The following article is about the experience at the graduate student and young professional fall retreat at Holy Hill in Hubertus, Wis., presented by St. Paul’s Catholic Student Center in Madison.
I am driving my car on a pitch-black road with music blasting. Back road driving like this was a standard practice in my hometown.
By doing such a simple act, this was the first time I felt at home in months.
Constant trees, grass, and those windy roads were seen on my pilgrimage to Holy Hill.
When I arrived, I said to myself, “Did I just arrive at Hogwarts?” Everything was dark, other than lights pointing towards the basilica.
I entered the tiniest chapel I had ever seen (and I have seen some tiny chapels).
Always in the corner of my eye wasthe image of St. Thérèse of Lisieux. While her face displayed her littleness, her eyes just kept following me.
Moments of mercy and love
The retreat began and would continue with a series of talks, the first of which was by St. Paul’s Evangelization Director Helena Dziadowicz.
Her talk set the tone for the weekend with similar themes that would be echoed in the following talks.
First, our lives are meant to follow a certain order.
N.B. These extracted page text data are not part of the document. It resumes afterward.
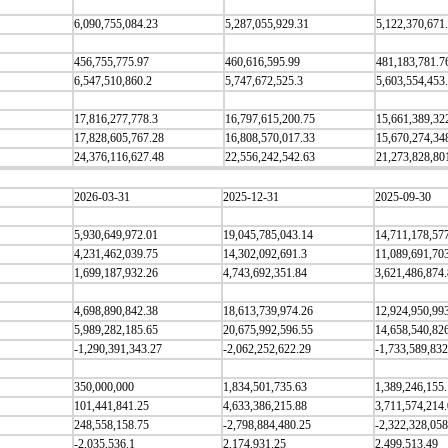
6,090,755,084.23
5,287,055,929.31
5,122,370,671
456,755,775.97
460,616,595.99
481,183,781.7
6,547,510,860.2
5,747,672,525.3
5,603,554,453
17,816,277,778.3
16,797,615,200.75
15,661,389,32
17,828,605,767.28
16,808,570,017.33
15,670,274,34
24,376,116,627.48
22,556,242,542.63
21,273,828,80
2026-03-31
2025-12-31
2025-09-30
5,930,649,972.01
19,045,785,043.14
14,711,178,57
4,231,462,039.75
14,302,092,691.3
11,089,691,70
1,699,187,932.26
4,743,692,351.84
3,621,486,874
4,698,890,842.38
18,613,739,974.26
12,924,950,99
5,989,282,185.65
20,675,992,596.55
14,658,540,82
-1,290,391,343.27
-2,062,252,622.29
-1,733,589,832
350,000,000
1,834,501,735.63
1,389,246,155
101,441,841.25
4,633,386,215.88
3,711,574,214
248,558,158.75
-2,798,884,480.25
-2,322,328,058
-2,035,536.1
2,174,931.25
2,499,513.49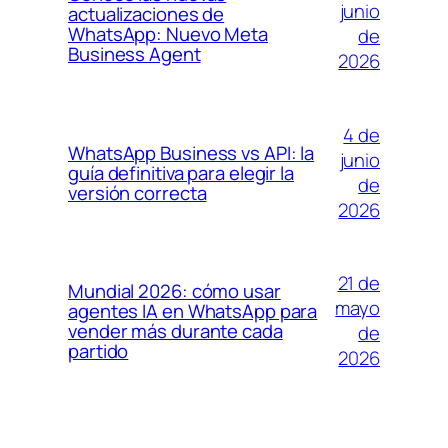
junio
actualizaciones de
WhatsApp: Nuevo Meta
de
Business Agent
2026
4 de
WhatsApp Business vs API: la
junio
guía definitiva para elegir la
de
versión correcta
2026
21 de
Mundial 2026: cómo usar
mayo
agentes IA en WhatsApp para
vender más durante cada
de
partido
2026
It is when they become disordered that they become chaotic. The simplest way to order our lives is to begin our day in prayer.
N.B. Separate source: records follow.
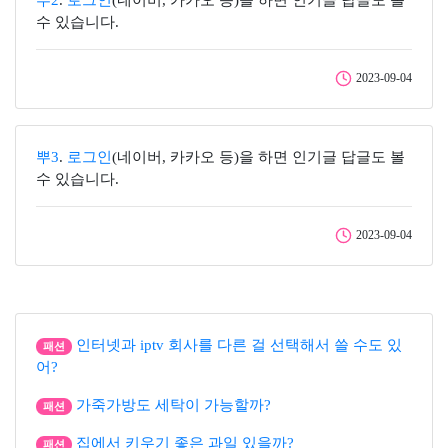
뿌2
.
로그인
(네이버, 카카오 등)을 하면 인기글 답글도 볼
수 있습니다.
2023-09-04
뿌3
.
로그인
(네이버, 카카오 등)을 하면 인기글 답글도 볼
수 있습니다.
2023-09-04
인터넷과 iptv 회사를 다른 걸 선택해서 쓸 수도 있
패션
어?
가죽가방도 세탁이 가능할까?
패션
집에서 키우기 좋은 과일 있을까?
패션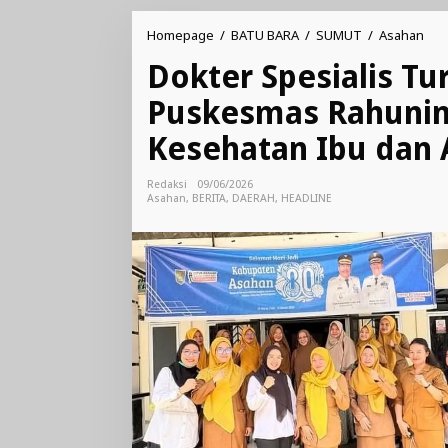
Dok
Homepage
/
BATU BARA
/
SUMUT
/
Asahan
Spes
Dokter Spesialis T
Tur
Lan
Puskesmas Rahunin
ke
Pus
Kesehatan Ibu dan 
Rah
Per
Lay
Redaksi
09/06/2026
Kes
Asahan
,
BERITA
,
DAERAH
,
HEADLINE
Ibu
dan
Ana
di
Asa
Second, Helena asked this essential question: Who am I choosing, God or self?
I had been actively trying to choose God over myself. What I had been struggling with so significantly was God’s love for me.
How could this being know the hairs on my head? Maybe God’s love was reserved for others, but it was not reserved for me. However, this would change after Pastor Fr. Eric Sternberg’s talk.
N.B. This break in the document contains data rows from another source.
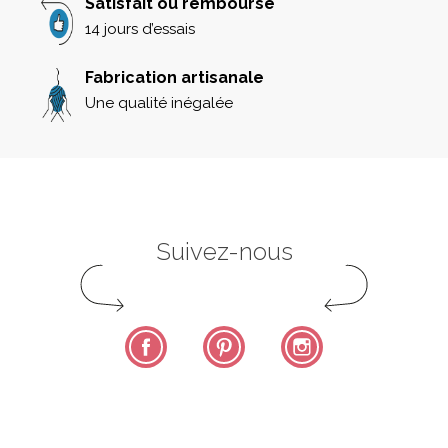
Satisfait ou remboursé
14 jours d’essais
Fabrication artisanale
Une qualité inégalée
Suivez-nous
Facebook
Pinterest
Instagram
It wasn’t necessarily the talk itself. Earlier in the day, I had bought a beautiful new Bible along with a St. Padre Pio prayer card.
Father Eric had asked to borrow the Bible for his talk so I just removed the prayer card.
He described the pain of life. I had been in pain for quite some time at that point, the suffering seemed to have no end in sight, and I truly felt unworthy of all love.
After the talk, Father gave me my Bible back and I slipped the prayer card in the Bible randomly.
We were all presented with the opportunity for Confession and Adoration.
In Confession, I shared some of the same sentiments about God’s lack of love for me.
The fact that I had sinned so much in my life, [I thought] I lost any chance of redemption.
I was pretty teary-eyed walking back to the chapel where St. Thérèse’s eyes followed me.
After my penance, I opened up my Bible to the place where I had stuck my prayer card. From there, my tears turned into full sobs.
Another speaker spoke about how a particular verse was powerful and significant to her. The same would happen to me.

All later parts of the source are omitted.